▶ **Your assignment**
Whenever a line below mentions the word "jüngeren", that line should be copied.

▶ **Material provided**
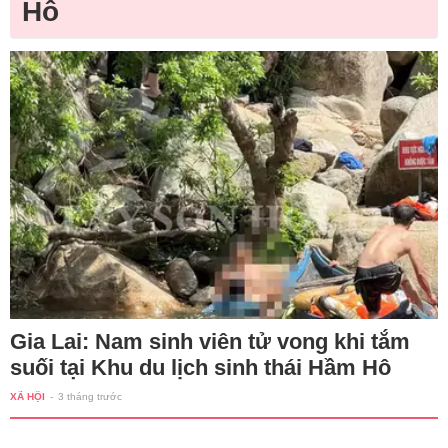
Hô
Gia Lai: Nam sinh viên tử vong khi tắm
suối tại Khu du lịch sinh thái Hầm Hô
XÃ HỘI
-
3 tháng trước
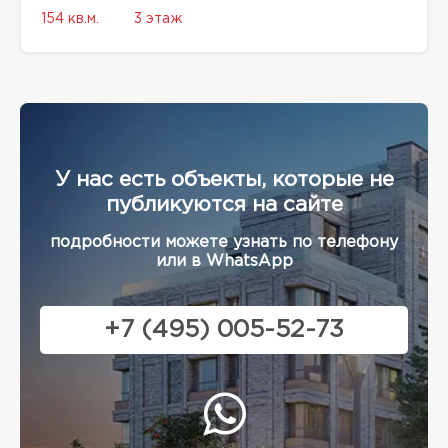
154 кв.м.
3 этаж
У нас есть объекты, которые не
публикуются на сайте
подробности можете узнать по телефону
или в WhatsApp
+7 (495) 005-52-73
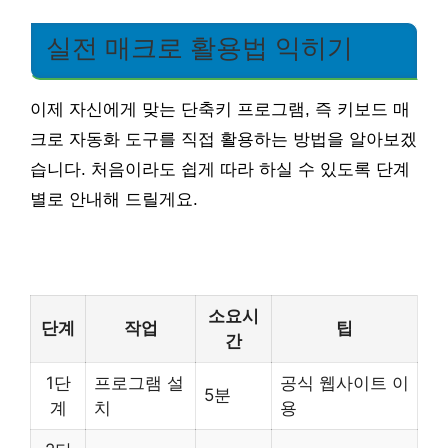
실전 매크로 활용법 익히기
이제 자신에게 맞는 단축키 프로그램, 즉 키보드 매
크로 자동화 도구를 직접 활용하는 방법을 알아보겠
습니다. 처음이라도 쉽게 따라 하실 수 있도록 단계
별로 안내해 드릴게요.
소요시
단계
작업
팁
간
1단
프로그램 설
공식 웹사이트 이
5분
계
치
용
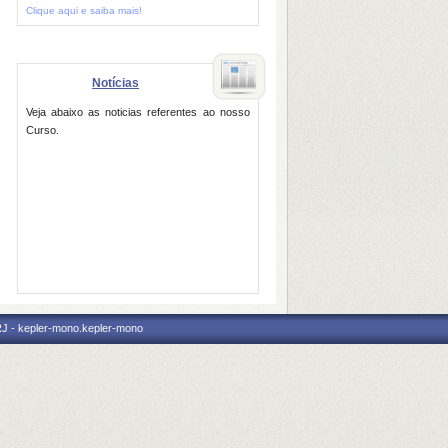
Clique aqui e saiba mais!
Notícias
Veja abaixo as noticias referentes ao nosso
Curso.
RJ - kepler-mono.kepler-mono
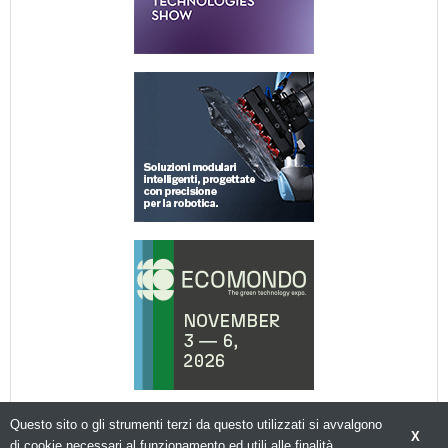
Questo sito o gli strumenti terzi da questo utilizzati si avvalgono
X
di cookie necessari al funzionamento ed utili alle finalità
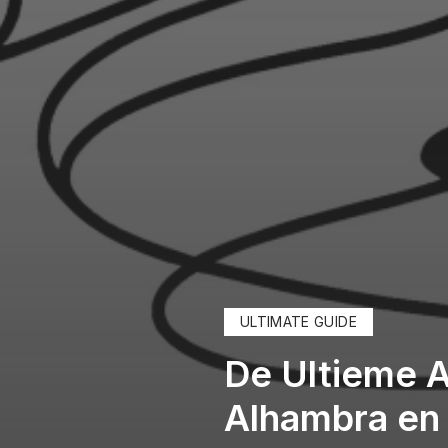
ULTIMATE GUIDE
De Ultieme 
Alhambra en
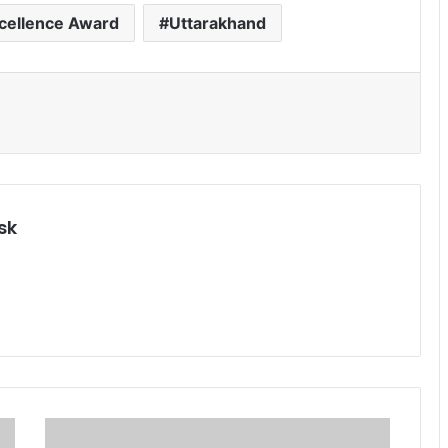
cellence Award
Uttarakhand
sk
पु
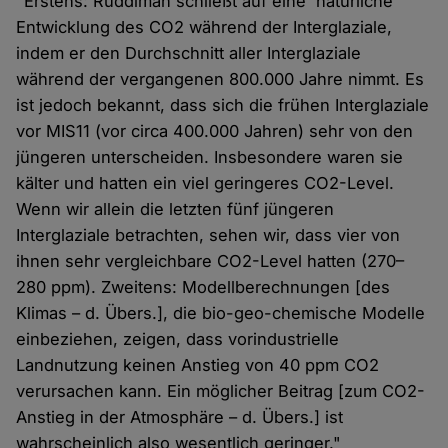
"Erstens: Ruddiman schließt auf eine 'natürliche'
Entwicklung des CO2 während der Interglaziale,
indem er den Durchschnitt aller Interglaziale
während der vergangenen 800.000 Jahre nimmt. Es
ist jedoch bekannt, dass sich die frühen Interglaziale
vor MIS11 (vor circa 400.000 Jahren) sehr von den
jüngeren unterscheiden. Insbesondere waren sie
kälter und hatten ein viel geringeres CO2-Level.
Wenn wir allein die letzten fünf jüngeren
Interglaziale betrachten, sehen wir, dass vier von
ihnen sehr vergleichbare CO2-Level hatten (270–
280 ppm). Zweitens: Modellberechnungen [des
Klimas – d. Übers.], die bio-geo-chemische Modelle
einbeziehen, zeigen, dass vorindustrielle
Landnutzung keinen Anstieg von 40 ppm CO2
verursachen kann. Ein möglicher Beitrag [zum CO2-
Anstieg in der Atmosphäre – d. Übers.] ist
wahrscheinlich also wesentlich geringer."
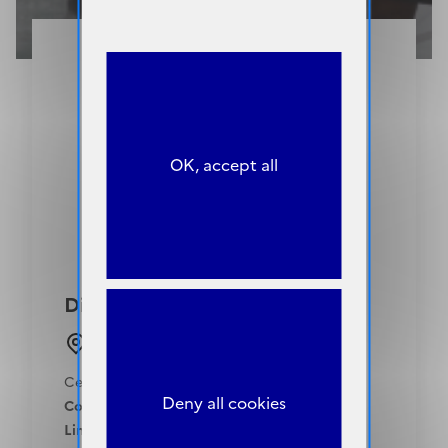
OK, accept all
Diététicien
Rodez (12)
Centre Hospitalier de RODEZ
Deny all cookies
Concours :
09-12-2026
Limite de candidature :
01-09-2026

==

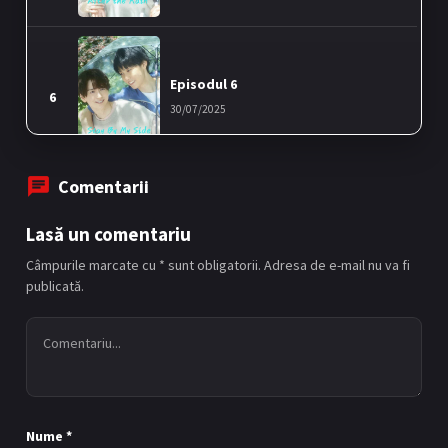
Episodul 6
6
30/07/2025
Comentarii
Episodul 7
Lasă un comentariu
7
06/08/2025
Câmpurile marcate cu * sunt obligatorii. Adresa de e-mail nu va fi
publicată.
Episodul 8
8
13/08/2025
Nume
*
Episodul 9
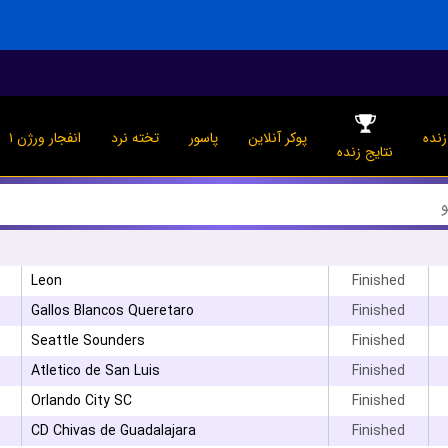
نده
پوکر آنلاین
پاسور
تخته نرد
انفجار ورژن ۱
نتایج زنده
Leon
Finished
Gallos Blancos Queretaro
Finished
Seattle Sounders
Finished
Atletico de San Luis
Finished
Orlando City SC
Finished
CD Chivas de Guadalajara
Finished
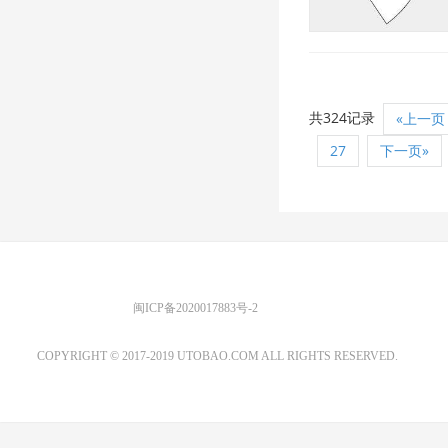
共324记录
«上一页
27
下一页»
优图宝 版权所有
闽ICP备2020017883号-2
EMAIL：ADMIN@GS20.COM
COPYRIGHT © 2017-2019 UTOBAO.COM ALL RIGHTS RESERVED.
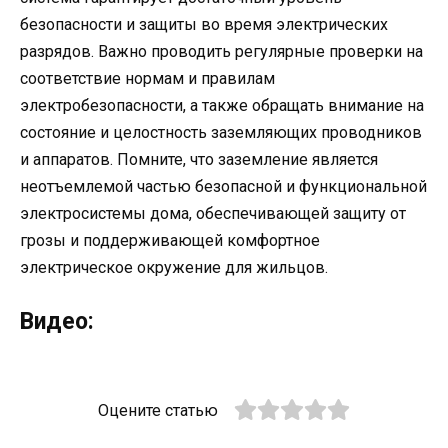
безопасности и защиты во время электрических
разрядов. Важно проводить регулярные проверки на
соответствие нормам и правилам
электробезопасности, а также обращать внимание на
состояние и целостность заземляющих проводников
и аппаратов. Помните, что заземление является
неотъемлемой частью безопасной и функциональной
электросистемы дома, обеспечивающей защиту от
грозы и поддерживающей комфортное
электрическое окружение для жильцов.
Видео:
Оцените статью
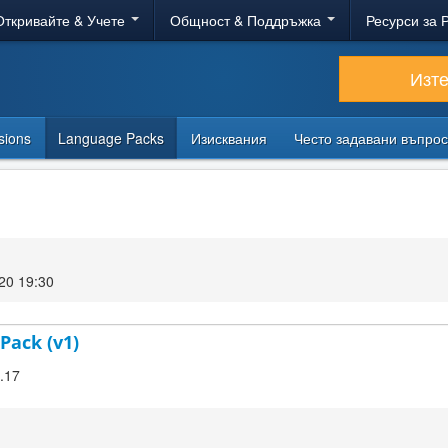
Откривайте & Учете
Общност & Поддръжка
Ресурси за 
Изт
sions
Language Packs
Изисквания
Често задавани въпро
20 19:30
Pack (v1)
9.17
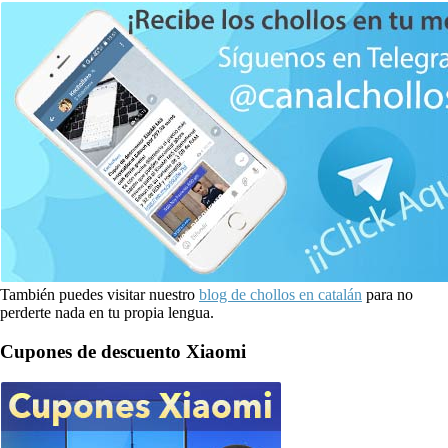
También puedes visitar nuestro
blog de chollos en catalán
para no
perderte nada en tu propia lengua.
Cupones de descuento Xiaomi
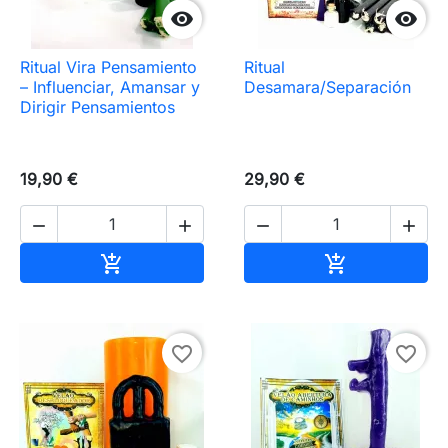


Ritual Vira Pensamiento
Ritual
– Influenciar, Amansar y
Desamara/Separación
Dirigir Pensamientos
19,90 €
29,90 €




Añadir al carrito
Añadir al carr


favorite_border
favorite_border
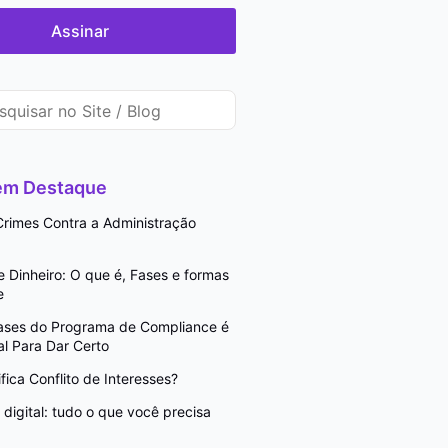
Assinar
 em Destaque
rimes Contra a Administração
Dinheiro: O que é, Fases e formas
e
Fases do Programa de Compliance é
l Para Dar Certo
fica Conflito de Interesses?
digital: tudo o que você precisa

---

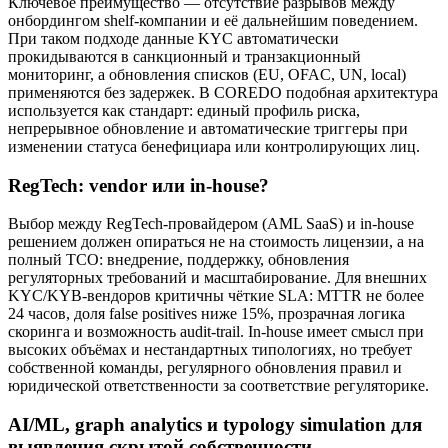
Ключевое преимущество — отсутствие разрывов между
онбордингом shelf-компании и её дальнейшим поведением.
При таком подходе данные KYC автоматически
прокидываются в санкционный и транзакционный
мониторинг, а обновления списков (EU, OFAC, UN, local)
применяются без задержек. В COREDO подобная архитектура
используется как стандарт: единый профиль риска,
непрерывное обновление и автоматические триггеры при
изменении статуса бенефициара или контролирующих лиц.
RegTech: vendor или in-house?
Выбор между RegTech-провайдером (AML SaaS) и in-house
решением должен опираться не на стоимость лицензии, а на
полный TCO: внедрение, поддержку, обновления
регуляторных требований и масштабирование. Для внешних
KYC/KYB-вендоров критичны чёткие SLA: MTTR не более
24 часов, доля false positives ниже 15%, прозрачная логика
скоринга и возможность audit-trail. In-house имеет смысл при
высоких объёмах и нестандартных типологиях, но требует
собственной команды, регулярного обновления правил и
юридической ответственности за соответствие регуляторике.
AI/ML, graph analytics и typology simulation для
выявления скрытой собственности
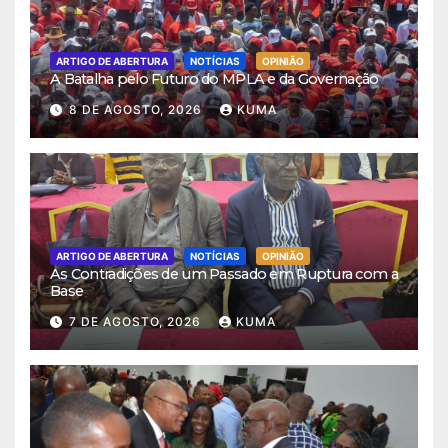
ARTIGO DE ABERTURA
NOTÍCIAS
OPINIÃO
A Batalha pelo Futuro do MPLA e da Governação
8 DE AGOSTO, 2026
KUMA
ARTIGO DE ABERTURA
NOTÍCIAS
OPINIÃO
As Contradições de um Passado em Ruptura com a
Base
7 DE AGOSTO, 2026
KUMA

▶ **Finished task**
jüngeren unterscheiden. Insbesondere waren sie
Wenn wir allein die letzten fünf jüngeren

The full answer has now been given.